Back in April 2016, the American Space Renaissance Act was introduced by early Trump supporter Oklahoma GOP Representative Jim Bridenstine. The purpose of the act was “to permanently secure the United States as the preeminent spacefaring nation, and for other purposes.” It directed the President to develop: (1) a doctrine for the Armed Forces and the intelligence community governing the U.S. response to efforts by state and nonstate actors deliberately to deny the United States or its allies or partners access to space or space operations, or degrade or destroy any of their government or commercial space assets; and (2) a doctrine for the Armed Forces with respect to the rules of engagement for space forces. It failed.

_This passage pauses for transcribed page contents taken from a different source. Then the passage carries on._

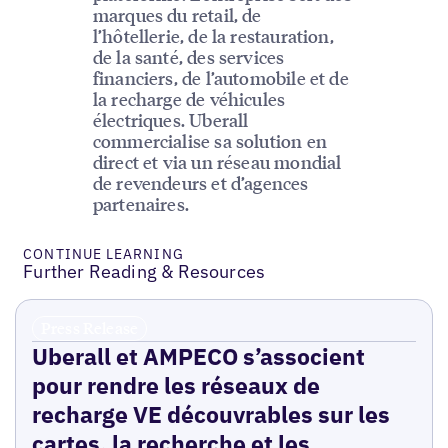
marques du retail, de
l’hôtellerie, de la restauration,
de la santé, des services
financiers, de l’automobile et de
la recharge de véhicules
électriques. Uberall
commercialise sa solution en
direct et via un réseau mondial
de revendeurs et d’agences
partenaires.
CONTINUE LEARNING
Further Reading & Resources
Press Release
Uberall et AMPECO s’associent
pour rendre les réseaux de
recharge VE découvrables sur les
cartes, la recherche et les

In one of his first actions after inauguration, Trump deployed his NASA “beach head” team which included Gregory Kennedy, Justice Kennedy’s son, as chief financial advisor. Charles Bolden and Dava Newman, stepped down as administrator and deputy administrator as soon as Trump took over. What followed was the longest period NASA was without a permanent leader, 229 days. Robert Lightfoot acted as acting administrator.
Finally, in September, Trump announced his pick to head NASA that made even Sen. Marco Rubio’s eyebrows rise. It was none other than Rep. Jim Bridenstine. The former naval aviator is a long time space enthusiast, a former executive director of the Tulsa Air and Space Museum and Planetarium, and sat on the House Armed Services Committee and the Science, Space and Technology Committee. But he has no scientific credentials.
Nine months later, Trump ordered the Pentagon to create the Space Command just as described in Bridenstine’s measure rejected by Congress. Creating a new joint military command is largely the purview of Congress, which would have to provide the authority and any funding or shifting of money to a new unit. But as we have all know, Trump isn’t bothered by such details.